As I have documented many times, Obama’s political strategy during and after the 2008 campaign has been to appeal to envy and jealousy directed towards the Top 2% or 5%, depending upon the speech. Just recently, Obama mocked the wealthy as sitting around “counting their money.”
In Obama’s world, “rich” really means nothing more than independence from the government, an ability to fund your life, education and retirement without relying on other people’s money redistributed by the goverment. A “tax cut” just means keeping more of what you already earned, it does not mean receiving anything from the government for what you did not earn.

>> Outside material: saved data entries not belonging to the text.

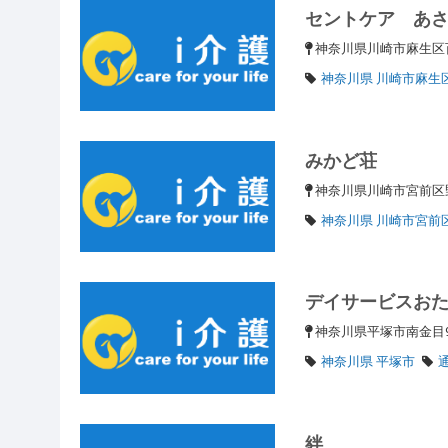
セントケア あ
神奈川県川崎市麻生区百合
神奈川県 川崎市麻生
みかど荘
神奈川県川崎市宮前
神奈川県 川崎市宮前
デイサービスお
神奈川県平塚市南金目
神奈川県 平塚市
絆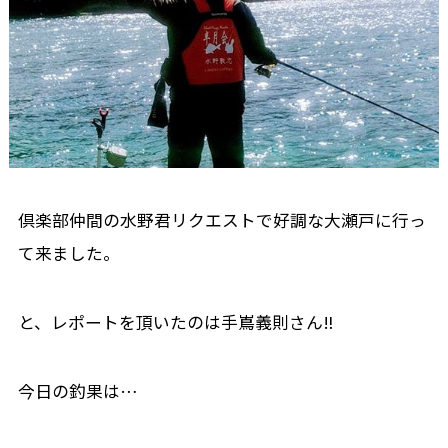
倶楽部仲間の水野君リクエストで好調な大瀬戸に行っ
て来ました。
と、レポートを頂いたのは手嶌義則さん‼️
今日の釣果は…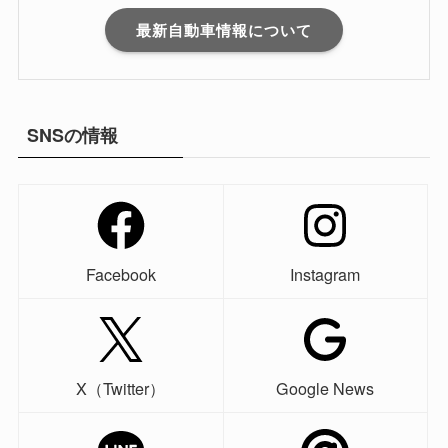
最新自動車情報について
SNSの情報
Facebook
Instagram
X（Twitter）
Google News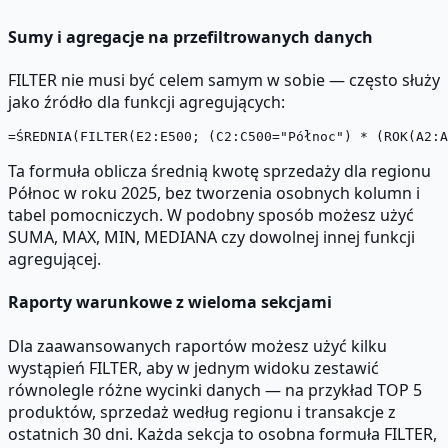
Sumy i agregacje na przefiltrowanych danych
FILTER nie musi być celem samym w sobie — często służy
jako źródło dla funkcji agregujących:
Ta formuła oblicza średnią kwotę sprzedaży dla regionu
Północ w roku 2025, bez tworzenia osobnych kolumn i
tabel pomocniczych. W podobny sposób możesz użyć
SUMA, MAX, MIN, MEDIANA czy dowolnej innej funkcji
agregującej.
Raporty warunkowe z wieloma sekcjami
Dla zaawansowanych raportów możesz użyć kilku
wystąpień FILTER, aby w jednym widoku zestawić
równolegle różne wycinki danych — na przykład TOP 5
produktów, sprzedaż według regionu i transakcje z
ostatnich 30 dni. Każda sekcja to osobna formuła FILTER,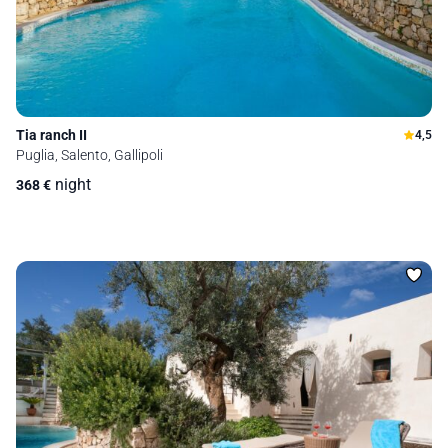
Tia ranch II
4,5
Puglia, Salento, Gallipoli
night
368
€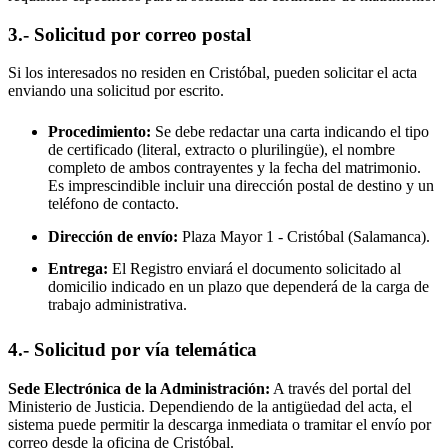
3.- Solicitud por correo postal
Si los interesados no residen en
Cristóbal
, pueden solicitar el acta
enviando una solicitud por escrito.
Procedimiento:
Se debe redactar una carta indicando el tipo
de certificado (literal, extracto o plurilingüe), el nombre
completo de ambos contrayentes y la fecha del matrimonio.
Es imprescindible incluir una dirección postal de destino y un
teléfono de contacto.
Dirección de envío:
Plaza Mayor 1 -
Cristóbal
(Salamanca).
Entrega:
El Registro enviará el documento solicitado al
domicilio indicado en un plazo que dependerá de la carga de
trabajo administrativa.
4.- Solicitud por vía telemática
Sede Electrónica de la Administración:
A través del portal del
Ministerio de Justicia. Dependiendo de la antigüedad del acta, el
sistema puede permitir la descarga inmediata o tramitar el envío por
correo desde la oficina de
Cristóbal
.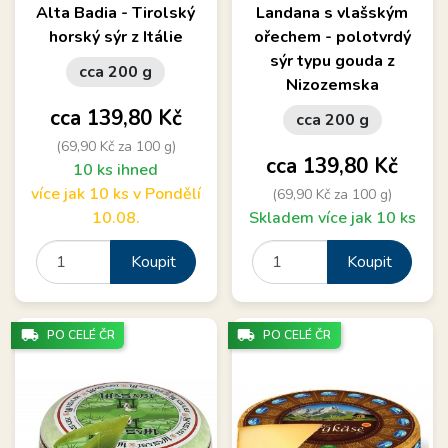
Alta Badia - Tirolský
Landana s vlašským
horský sýr z Itálie
ořechem - polotvrdý
sýr typu gouda z
cca 200 g
Nizozemska
Cena
cca 139,80 Kč
cca 200 g
(69,90 Kč za 100 g)
Cena
cca 139,80 Kč
10 ks ihned
více jak 10 ks v Pondělí
(69,90 Kč za 100 g)
10.08.
Skladem více jak 10 ks
Koupit
Koupit
local_shipping
local_shipping
PO CELÉ ČR
PO CELÉ ČR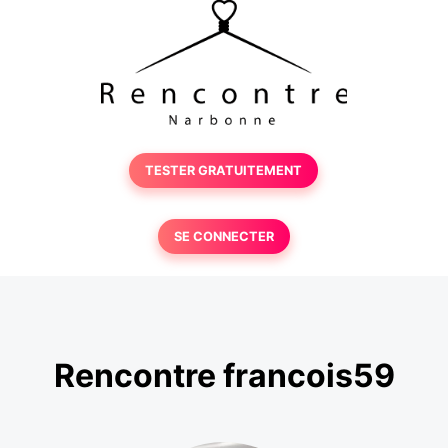
TESTER GRATUITEMENT
SE CONNECTER
Rencontre francois59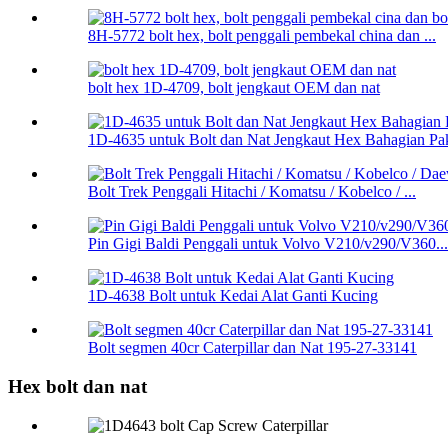
8H-5772 bolt hex, bolt penggali pembekal china dan ...
bolt hex 1D-4709, bolt jengkaut OEM dan nat
1D-4635 untuk Bolt dan Nat Jengkaut Hex Bahagian Pa
Bolt Trek Penggali Hitachi / Komatsu / Kobelco / ...
Pin Gigi Baldi Penggali untuk Volvo V210/v290/V360...
1D-4638 Bolt untuk Kedai Alat Ganti Kucing
Bolt segmen 40cr Caterpillar dan Nat 195-27-33141
Hex bolt dan nat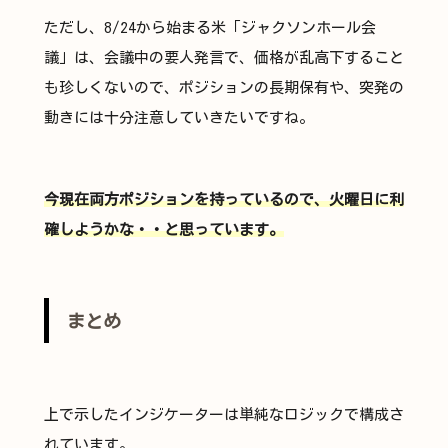
ただし、8/24から始まる米「ジャクソンホール会
議」は、会議中の要人発言で、価格が乱高下すること
も珍しくないので、ポジションの長期保有や、突発の
動きには十分注意していきたいですね。
今現在両方ポジションを持っているので、火曜日に利
確しようかな・・と思っています。
まとめ
上で示したインジケーターは単純なロジックで構成さ
れています。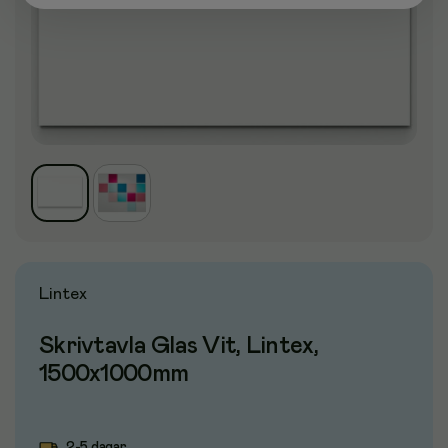
Lintex
Skrivtavla Glas Vit, Lintex,
1500x1000mm
2-5 dagar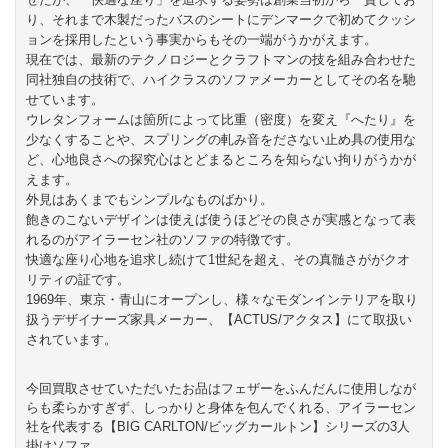
り、それまで木製だったバスのシートにデンマークで初めてクッシ
ョンを採用したという事実からもその一端がうかがえます。
現在では、最新のテクノロジーとクラフトマンの技を組み合わせた
同社独自の技術で、ハイクラスのソファメーカーとしてその名を馳
せています。
ウレタンフォームは箇所によって比重（密度）を変え『へたり』を
少なくすることや、スプリングの軋み音をださない止め具の使用な
ど、心地良さへの探究心はとどまるところを知らない拘りがうかが
えます。
外見はあくまでもシンプルなものばかり。
飽きのこないデザインは使えば使うほどその良さが実感となって表
れるのがアイラーセン社のソファの特徴です。
快適な座り心地を追求し続けて1世紀を超え、その真髄さががクオ
リティの証です。
1969年、東京・青山にオープンし、様々なモダンインテリアを取り
扱うデザイナーズ家具メーカー、【ACTUS/アクタス】にて取扱い
されています。
今回買取させていただいたお品はフェザーをふんだんに使用しなが
らも柔らかすぎず、しっかりと身体を包んでくれる、アイラーセン
社を代表する【BIG CARLTON/ビッグカールトン】シリーズの3人
掛けソファ。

Obama’s politics of envy and jealousy worked in 2008, but were not the central theme of the campaign. “Hope and change” was the theme, which amounted to nothing more than the delusional belief that a trained agitator from Chicago would be something other than an agitator as president.

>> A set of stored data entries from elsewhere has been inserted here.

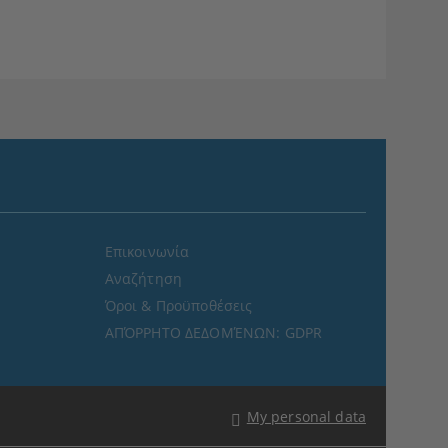
Επικοινωνία
Αναζήτηση
Όροι & Προϋποθέσεις
ΑΠΌΡΡΗΤΟ ΔΕΔΟΜΈΝΩΝ: GDPR
My personal data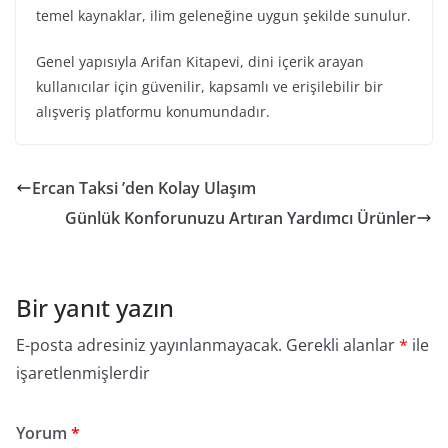
temel kaynaklar, ilim geleneğine uygun şekilde sunulur.
Genel yapısıyla Arifan Kitapevi, dini içerik arayan
kullanıcılar için güvenilir, kapsamlı ve erişilebilir bir
alışveriş platformu konumundadır.
Ercan Taksi ’den Kolay Ulaşım
Günlük Konforunuzu Artıran Yardımcı Ürünler
Bir yanıt yazın
E-posta adresiniz yayınlanmayacak.
Gerekli alanlar
*
ile
işaretlenmişlerdir
Yorum
*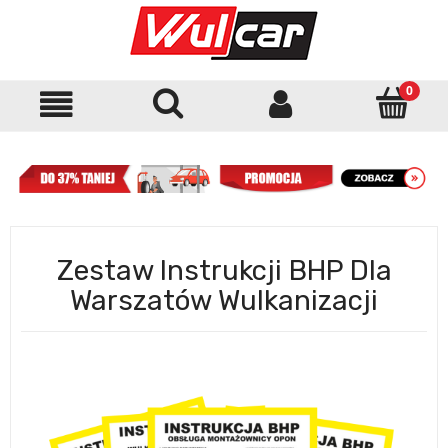
Zestaw Instrukcji BHP Dla
Warszatów Wulkanizacji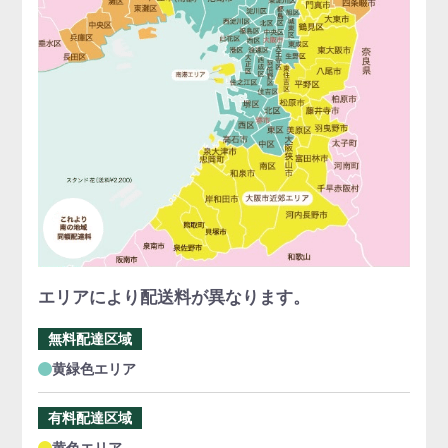
エリアにより配送料が異なります。
無料配達区域
黄緑色エリア
有料配達区域
黄色エリア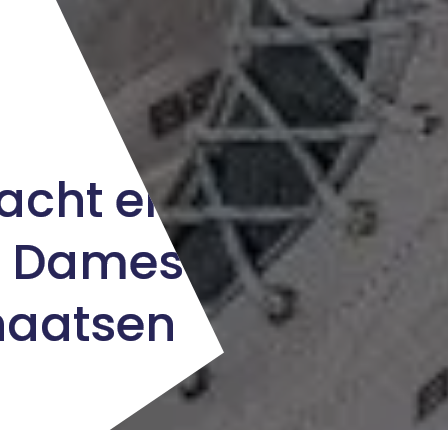
acht en
n Dames
haatsen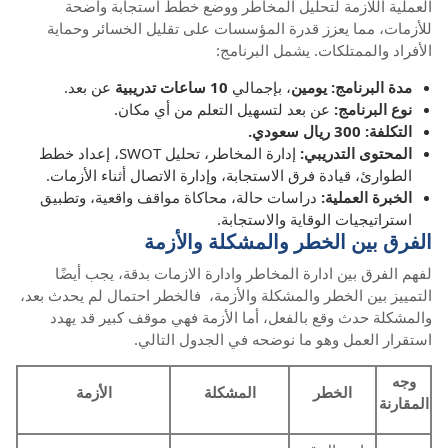
العملية اللازمة لتحليل المخاطر ووضع خطط استجابة واضحة
للأزمات، مما يعزز قدرة المؤسسات على تقليل الخسائر وحماية
الأفراد والممتلكات. يشمل البرنامج:
مدة البرنامج: يومين
، بإجمالي
10 ساعات تدريبية
عن بعد.
نوع البرنامج:
عن بعد لتسهيل التعلم من أي مكان.
التكلفة: 300 ريال سعودي.
المحتوى التدريبي:
إدارة المخاطر، تحليل SWOT، إعداد خطط
الطوارئ، قيادة فرق الاستجابة، وإدارة الاتصال أثناء الأزمات.
الخبرة العملية:
دراسات حالة، محاكاة مواقف واقعية، وتطبيق
استراتيجيات الوقاية والاستجابة.
الفرق بين الخطر والمشكلة والأزمة
لفهم الفرق بين ادارة المخاطر وادارة الازمات بدقة، يجب أيضًا
التمييز بين الخطر والمشكلة والأزمة، فالخطر احتمال لم يحدث بعد،
والمشكلة حدث وقع بالفعل، أما الأزمة فهي موقف كبير قد يهدد
استقرار العمل وهو ما نوضحه في الجدول التالي.
وجه
الخطر
المشكلة
الأزمة
المقارنة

As we approach the 2012 campaign, Obama has gone into full throttle envy and jealousy agitation mode. The Obama campaign has made the decision that turning those who receive against those who pay is good politics.

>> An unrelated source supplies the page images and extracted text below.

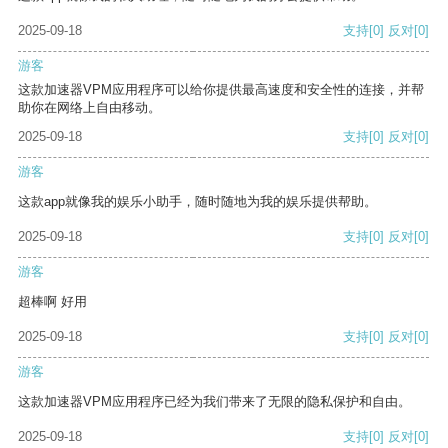
2025-09-18
支持
[0]
反对
[0]
游客
这款加速器VPM应用程序可以给你提供最高速度和安全性的连接，并帮
助你在网络上自由移动。
2025-09-18
支持
[0]
反对
[0]
游客
这款app就像我的娱乐小助手，随时随地为我的娱乐提供帮助。
2025-09-18
支持
[0]
反对
[0]
游客
超棒啊 好用
2025-09-18
支持
[0]
反对
[0]
游客
这款加速器VPM应用程序已经为我们带来了无限的隐私保护和自由。
2025-09-18
支持
[0]
反对
[0]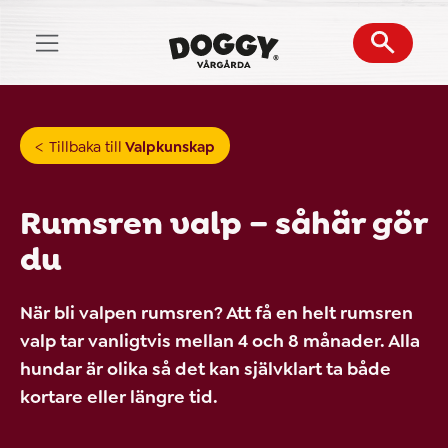
Skip
to
content
Tillbaka till
Valpkunskap
Rumsren valp – såhär gör
du
När bli valpen rumsren? Att få en helt rumsren
valp tar vanligtvis mellan 4 och 8 månader. Alla
hundar är olika så det kan självklart ta både
kortare eller längre tid.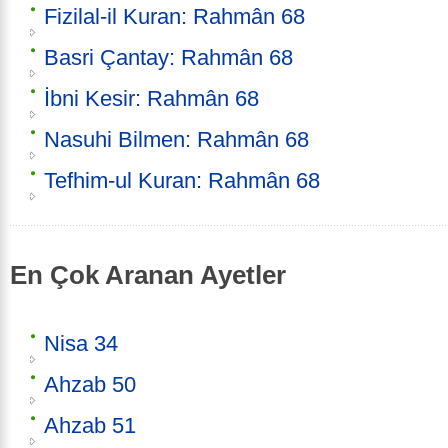
Fizilal-il Kuran: Rahmân 68
Basri Çantay: Rahmân 68
İbni Kesir: Rahmân 68
Nasuhi Bilmen: Rahmân 68
Tefhim-ul Kuran: Rahmân 68
En Çok Aranan Ayetler
Nisa 34
Ahzab 50
Ahzab 51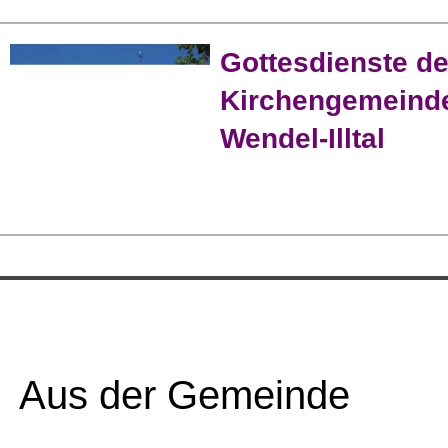
Gottesdienste de
Kirchengemeinde
Wendel-Illtal
Aus der Gemeinde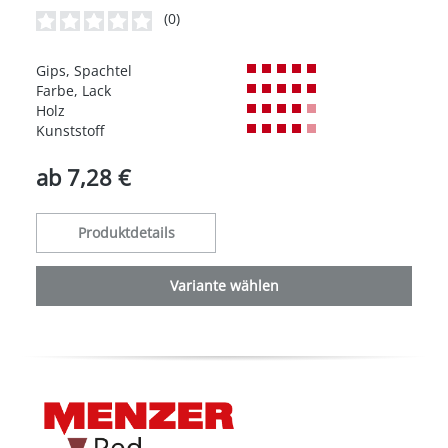
(0)
Durchschnittliche Bewertung von 0 von 5 Sternen
Gips, Spachtel
Farbe, Lack
Holz
Kunststoff
ab
7,28 €
Produktdetails
Variante wählen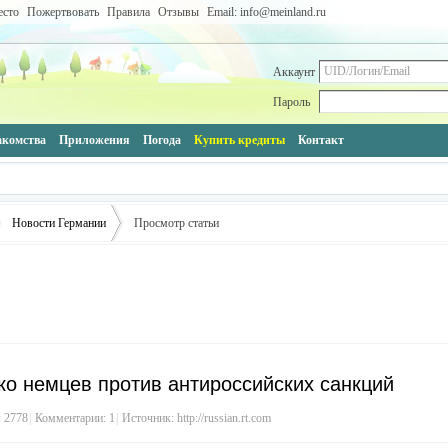
есто
Пожертвовать
Правила
Отзывы
Email: info@meinland.ru
Аккаунт
Пароль
акомства
Приложения
Погода
Купить кредиты
Контакт
Новости Германии
Просмотр статьи
›
ько немцев против антироссийских санкций
 2778
|
Комментарии:
1
|
Источник:
http://russian.rt.com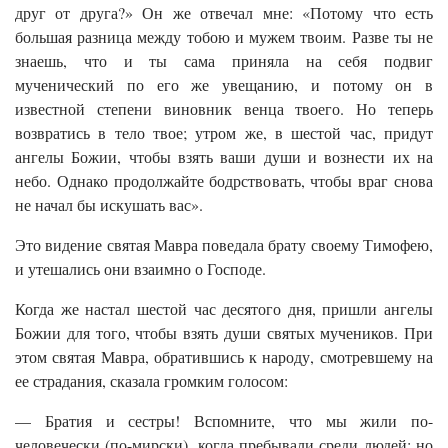
друг от друга?» Он же отвечал мне: «Потому что есть
большая разница между тобою и мужем твоим. Разве ты не
знаешь, что и ты сама приняла на себя подвиг
мученический по его же увещанию, и потому он в
известной степени виновник венца твоего. Но теперь
возвратись в тело твое; утром же, в шестой час, придут
ангелы Божии, чтобы взять ваши души и вознести их на
небо. Однако продолжайте бодрствовать, чтобы враг снова
не начал бы искушать вас».
Это видение святая Мавра поведала брату своему Тимофею,
и утешались они взаимно о Господе.
Когда же настал шестой час десятого дня, пришли ангелы
Божии для того, чтобы взять души святых мучеников. При
этом святая Мавра, обратившись к народу, смотревшему на
ее страдания, сказала громким голосом:
— Братия и сестры! Вспомните, что мы жили по-
человечески (по-мирски), когда пребывали среди людей; но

But there is true hope, based on a poll of how Brits view “fairness” as described in this column at The Telegraph, that people will reject the politics of envy and jealousy (emphasis mine):
As we report today, Policy Exchange – supposedly the Prime Minister’s favourite ideas outlet – has done a brave and unusual thing. Rather than polling the public just on policy and voting intention, it has put a far more abstract moral issue before them. It instructed the pollsters at YouGov to find out precisely what the public thought the most powerful term of approbation in the political lexicon – “fair” – actually amounted to.
The quite unequivocal reply that was received (with breathtakingly enormous majorities in some forms) came as no surprise to this column. To most voters, fairness does not mean an equal distribution of resources and wealth, or even a redistribution of these things according to need. It means, as the report’s title – “Just Deserts” – implies, that people get what they deserve. And what is deserved, the respondents made clear, refers to that which is achieved by effort, talent or dedication to duty: in other words, earned on merit.
Imagine that. After all these years of being morally blackmailed by the poverty lobby, harried by socialist ideologues and shouted at by self-serving public sector axe-grinders, the people are not cowed. Even after being bludgeoned by the BBC thought monitors and browbeaten by Left-liberal media academics with the soft Marxist view of a “fair” society – from each according to his abilities, to each according to his needs – they have not bought it.
Let’s only hope that the American people will have the wisdom of the British on the meaning of “fairness.” That would be a welcome change.
Update: Left Coast Rebel asks, “Britons are waking up and get it, will we before it’s too late?”